Masher is another agent built on Mash, implemented in src/mash/agents/masher/spec.py.

It is a built-in log-analysis specialist that uses the normal Mash runtime contracts:

  • MasherAgentSpec is a regular AgentSpec.
  • it uses Mash memory/store tools to resolve recent sessions and traces
  • it reads structured event rows from the target agent's MemoryStore
  • it can append normalized online-eval rows with append_jsonl

Pilot enables Masher by default with .enable_masher(), but Masher can also be registered in any other Mash host that wants a log-analysis subagent.

Running the host API directly

You can start the API server either from Python or through mash host serve.

From Python:

from mash.api import MashHostConfig, run_host

from my_app import build_host

run_host(build_host(), config=MashHostConfig(bind_host="0.0.0.0", bind_port=8000))

From the CLI:

MASH_HOST_APP=my_app:build_host \
MASH_API_HOST=0.0.0.0 \
MASH_API_PORT=8000 \
MASH_DATA_DIR=/var/lib/mash \
mash host serve

For containerized deployments, the env-driven startup path is the intended one.

Docker workflow

The root Dockerfile is the base image for Mash host deployments.

Build it:

docker build -t mashpy/mash-host-base:latest .

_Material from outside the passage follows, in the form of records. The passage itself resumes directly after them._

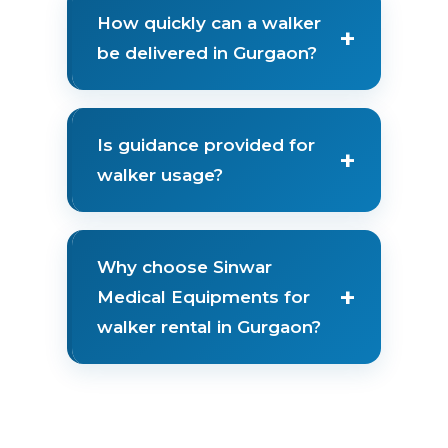
How quickly can a walker
+
be delivered in Gurgaon?
Is guidance provided for
+
walker usage?
Why choose Sinwar
+
Medical Equipments for
walker rental in Gurgaon?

The Pilot image is defined in pilot/Dockerfile.

Build and run it:

docker build -t mashpy/pilot:latest -f pilot/Dockerfile .
docker run \
  -p 8000:8000 \
  -e OPENAI_API_KEY=... \
  -e MASH_HOST_APP=pilot.spec:build_host \
  -e MASH_API_KEY=secret \
  -e MASH_DATA_DIR=/var/lib/mash \
  -v $(pwd)/data:/var/lib/mash \
  mashpy/pilot:latest

The container contract is:

  • MASH_HOST_APP points at module:build_host
  • MASH_DATA_DIR points at the persistent state root
  • port 8000 is exposed by default
  • operators mount persistent storage at /var/lib/mash

Tests

Focused runtime and API tests:

PYTHONPATH=src \
pytest -q \
  tests/mash/runtime/test_engine.py \
  tests/mash/runtime/test_host_integration.py \
  tests/mash/api/test_host_server.py

CLI-focused tests:

PYTHONPATH=src \
pytest -q \
  tests/mash/cli/test_main.py \
  tests/mash/cli/test_shell.py

When changing cross-surface behavior, set PYTHONPATH=src so tests resolve the unified workspace sources instead of stale installed copies.